**Work required:** Look below for the line that contains "reconstruir" and the line that contains "оперативность доставки грузов.", then restate both of them and every line in between, exactly. No picture goes in the copy.

──────────────────────────────

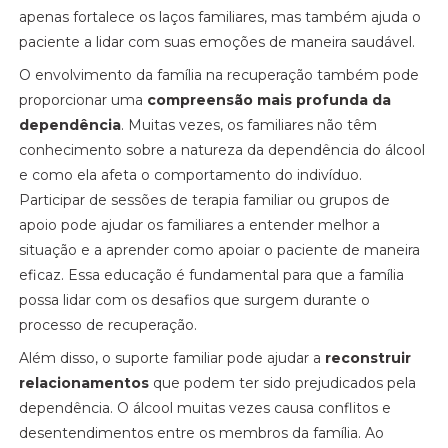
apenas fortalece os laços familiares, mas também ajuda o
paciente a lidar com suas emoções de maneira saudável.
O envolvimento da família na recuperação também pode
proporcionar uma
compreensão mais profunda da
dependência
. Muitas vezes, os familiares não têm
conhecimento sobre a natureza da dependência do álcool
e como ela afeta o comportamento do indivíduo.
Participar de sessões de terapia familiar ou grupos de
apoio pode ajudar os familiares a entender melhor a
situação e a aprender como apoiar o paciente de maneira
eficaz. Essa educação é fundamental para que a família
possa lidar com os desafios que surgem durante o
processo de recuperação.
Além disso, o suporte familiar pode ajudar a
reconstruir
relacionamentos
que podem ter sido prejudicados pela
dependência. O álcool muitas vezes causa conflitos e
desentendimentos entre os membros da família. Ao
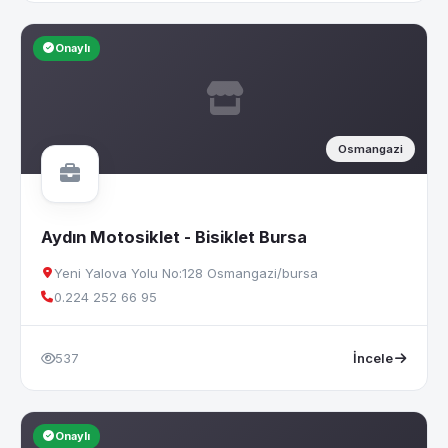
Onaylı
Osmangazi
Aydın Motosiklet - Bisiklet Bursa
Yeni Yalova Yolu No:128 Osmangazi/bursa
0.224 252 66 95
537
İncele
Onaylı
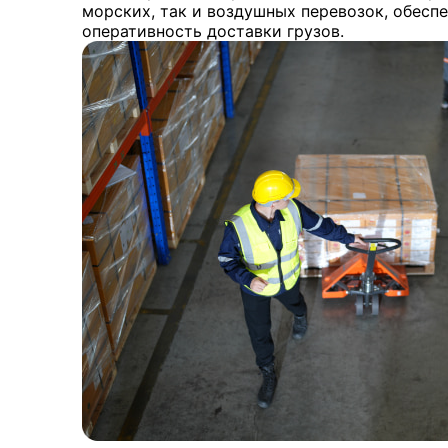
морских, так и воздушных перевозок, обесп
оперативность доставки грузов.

──────────────────────────────

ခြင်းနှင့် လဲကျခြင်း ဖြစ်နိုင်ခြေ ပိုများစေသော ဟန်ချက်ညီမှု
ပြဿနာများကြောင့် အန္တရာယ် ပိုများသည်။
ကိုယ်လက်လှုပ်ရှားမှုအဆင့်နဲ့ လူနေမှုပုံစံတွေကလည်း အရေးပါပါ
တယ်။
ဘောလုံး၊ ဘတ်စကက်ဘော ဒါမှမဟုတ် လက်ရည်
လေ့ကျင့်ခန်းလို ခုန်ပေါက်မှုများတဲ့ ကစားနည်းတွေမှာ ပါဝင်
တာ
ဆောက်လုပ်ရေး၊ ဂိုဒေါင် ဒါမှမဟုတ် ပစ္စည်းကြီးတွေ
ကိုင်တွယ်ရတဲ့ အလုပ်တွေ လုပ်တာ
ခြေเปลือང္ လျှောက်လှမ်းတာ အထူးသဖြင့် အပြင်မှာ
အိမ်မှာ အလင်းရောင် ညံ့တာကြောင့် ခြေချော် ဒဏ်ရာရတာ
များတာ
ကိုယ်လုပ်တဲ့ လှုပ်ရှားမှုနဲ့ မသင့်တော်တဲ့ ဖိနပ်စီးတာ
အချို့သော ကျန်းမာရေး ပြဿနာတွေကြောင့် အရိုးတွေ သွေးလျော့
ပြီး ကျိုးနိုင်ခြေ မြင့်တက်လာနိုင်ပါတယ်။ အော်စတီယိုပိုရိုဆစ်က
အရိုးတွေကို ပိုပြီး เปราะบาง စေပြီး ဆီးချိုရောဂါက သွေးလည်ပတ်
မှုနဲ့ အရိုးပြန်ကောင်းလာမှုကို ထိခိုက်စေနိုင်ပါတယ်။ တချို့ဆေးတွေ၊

──────────────────────────────

**Solution to this problem:**
reconstruir
relacionamentos
que podem ter sido prejudicados pela
dependência. O álcool muitas vezes causa conflitos e
desentendimentos entre os membros da família. Ao
Onaylı
Osmangazi
Aydın Motosiklet - Bisiklet Bursa
Yeni Yalova Yolu No:128 Osmangazi/bursa
0.224 252 66 95
537
İncele
Onaylı
морских, так и воздушных перевозок, обесп
оперативность доставки грузов.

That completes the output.